→ Work task
Scan the entries below for the word "İran", then copy each line that holds it.

START Dataset content

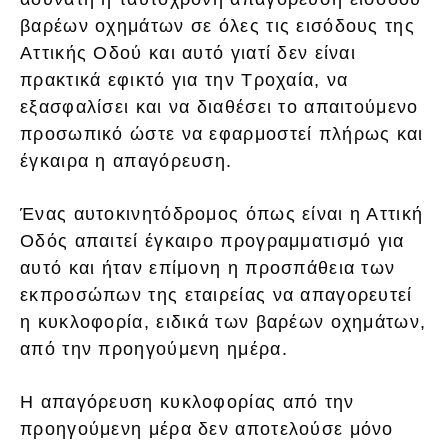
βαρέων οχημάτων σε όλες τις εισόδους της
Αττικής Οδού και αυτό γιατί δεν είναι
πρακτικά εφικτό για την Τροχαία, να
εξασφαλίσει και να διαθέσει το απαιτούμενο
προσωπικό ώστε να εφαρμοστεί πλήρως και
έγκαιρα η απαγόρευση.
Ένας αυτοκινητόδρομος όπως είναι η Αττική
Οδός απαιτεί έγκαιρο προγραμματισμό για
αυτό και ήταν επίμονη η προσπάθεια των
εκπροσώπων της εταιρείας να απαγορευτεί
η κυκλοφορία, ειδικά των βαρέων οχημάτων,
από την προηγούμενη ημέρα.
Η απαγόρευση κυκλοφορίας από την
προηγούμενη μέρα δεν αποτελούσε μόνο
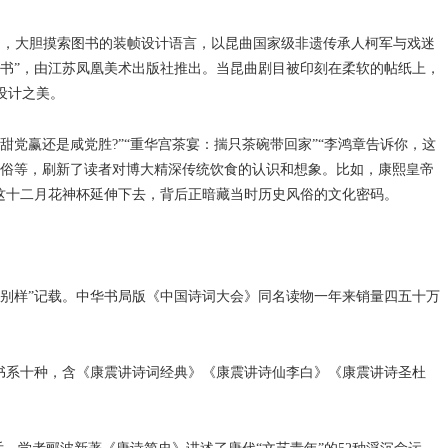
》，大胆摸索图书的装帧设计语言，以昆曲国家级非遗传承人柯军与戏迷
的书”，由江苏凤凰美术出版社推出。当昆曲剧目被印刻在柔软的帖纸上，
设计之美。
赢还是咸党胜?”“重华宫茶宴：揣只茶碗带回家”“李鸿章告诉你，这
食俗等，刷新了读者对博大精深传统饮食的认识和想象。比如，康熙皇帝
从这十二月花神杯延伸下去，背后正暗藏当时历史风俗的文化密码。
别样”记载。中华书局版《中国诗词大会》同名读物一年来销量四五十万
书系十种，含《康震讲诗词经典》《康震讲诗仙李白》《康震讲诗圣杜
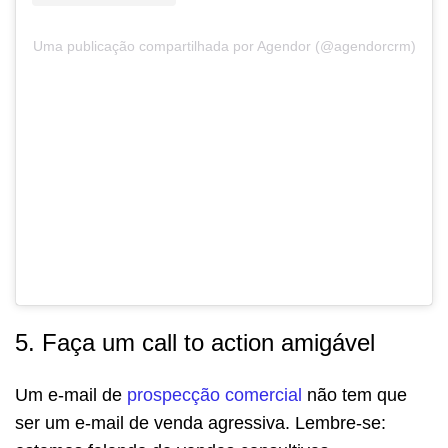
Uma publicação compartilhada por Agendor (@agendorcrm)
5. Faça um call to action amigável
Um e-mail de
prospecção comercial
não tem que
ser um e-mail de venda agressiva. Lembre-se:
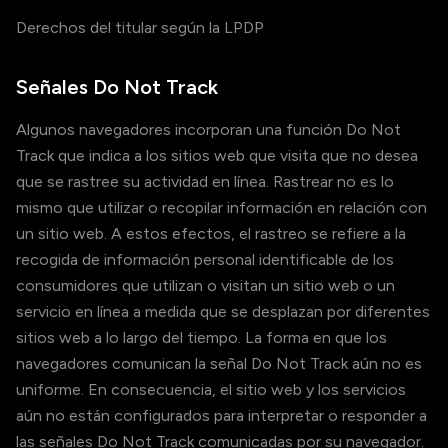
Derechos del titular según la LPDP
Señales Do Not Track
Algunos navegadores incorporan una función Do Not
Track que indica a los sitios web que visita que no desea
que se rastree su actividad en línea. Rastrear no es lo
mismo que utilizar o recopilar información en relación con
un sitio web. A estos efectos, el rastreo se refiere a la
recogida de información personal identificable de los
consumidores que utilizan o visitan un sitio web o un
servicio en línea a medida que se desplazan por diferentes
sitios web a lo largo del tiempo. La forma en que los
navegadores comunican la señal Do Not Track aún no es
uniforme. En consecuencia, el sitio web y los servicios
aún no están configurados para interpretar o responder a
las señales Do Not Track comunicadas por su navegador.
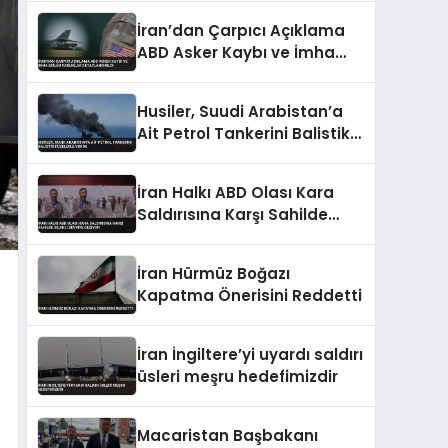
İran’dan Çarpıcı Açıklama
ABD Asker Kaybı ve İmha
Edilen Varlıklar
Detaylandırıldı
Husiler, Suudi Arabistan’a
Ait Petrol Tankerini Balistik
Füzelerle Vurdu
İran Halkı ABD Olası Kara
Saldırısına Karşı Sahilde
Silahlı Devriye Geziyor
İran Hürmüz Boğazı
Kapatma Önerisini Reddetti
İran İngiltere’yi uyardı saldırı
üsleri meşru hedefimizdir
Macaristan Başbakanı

END Dataset content

→ Solved exercise
İran’dan Çarpıcı Açıklama
İran Halkı ABD Olası Kara
İran Hürmüz Boğazı
İran İngiltere’yi uyardı saldırı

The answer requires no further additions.